Our Charter protects political and justice rights, things like free speech, voting and fair trials. Our protections are quite robust in these areas. Our signing on to international covenants extends our rights protection into economic, social and cultural rights, things like access to work and fair pay, and to health, nutrition and good housing. There is an argument that some make in Canada that economic social and cultural rights are not “justiciable,” that they cannot be tested in court. But that is not the view of the United Nations which makes it clear that signing the covenants requires that people have access to these rights, and can pursue that access through the justice system.
It is important to understand that rights inhere in people. We hold these rights because we are human. They are not granted by governments or some other entity. When governments recognize these rights, they accept the obligation to protect them. So when Canada signed on to the International Covenant on Economic Social and Cultural Rights, it said it would protect those rights for people living in Canada.
And it does not obligate just the federal government, but all subnational governments, including municipal governments. Before signing the UN agreements, the federal government had to seek the written approval of the provinces, which it did. The UN required this agreement by the subnational governments to ensure that Canada could carry out its commitment, given the political structure of our federation. Because municipalities are creatures of the provinces as set out in the Constitution Act, it also implicates municipal governments who therefore have an obligation to protect these rights.

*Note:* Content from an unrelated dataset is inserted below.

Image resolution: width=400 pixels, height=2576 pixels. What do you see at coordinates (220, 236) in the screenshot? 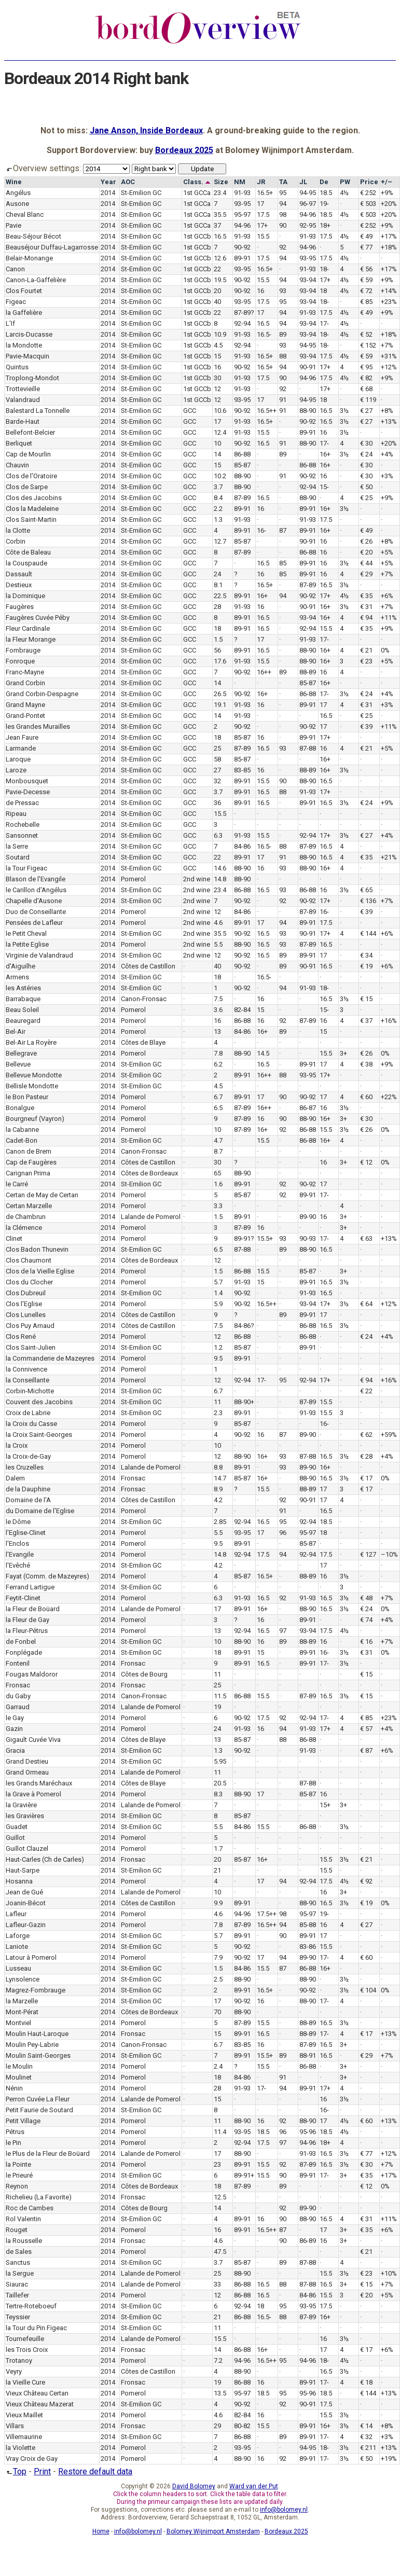 I see `16.5` at bounding box center [220, 236].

And there is an attendant obligation to protect these rights to the extent of “all available resources.” This means that simply choosing not to afford something is in violation of those obligations. Of course there is a test of reasonableness, but if studies of tax revenue hills indicate that there is much more room to increase revenues without incurring significant tax avoidance behaviour then that revenue must be pursued if it is to be used to protect rights.
So, for example, if there is deteriorating public housing stock that is unhealthy or unsafe, it must be fixed. If children are going to school hungry, they must be fed. Doing so is not a choice, but an obligation of municipal officials under our rights regime.
Using the rights lens puts a different frame on political office. It means that there is an actual job to do, to house the under-housed, to feed the hungry, to make sure the sick have access to good health care, all of this alongside the usual municipal mandates set out in provincial laws. Of course our better mayors and councillors have known this for years, and indeed it is what draws them to public service. They work hard to improve their communities, even if they don’t explicitly employ a rights lens in the way they frame their job. I suspect that those of you in this room are in this group, which is why you have chosen to be here today.
But there are other people for whom the winning and holding of public office is the end, and all the rest seems to be a set of free choices they get to make based on an ideology or an idea that comes to them. Our human rights obligations put the challenge to them, and it might be a challenge some day in a court of law.
I think the next few days will be rich in content, ideas and spirit. We have a chance here to form the relationships and alliances that can set us on the path to Senator Croll’s mission for us to end our national shame.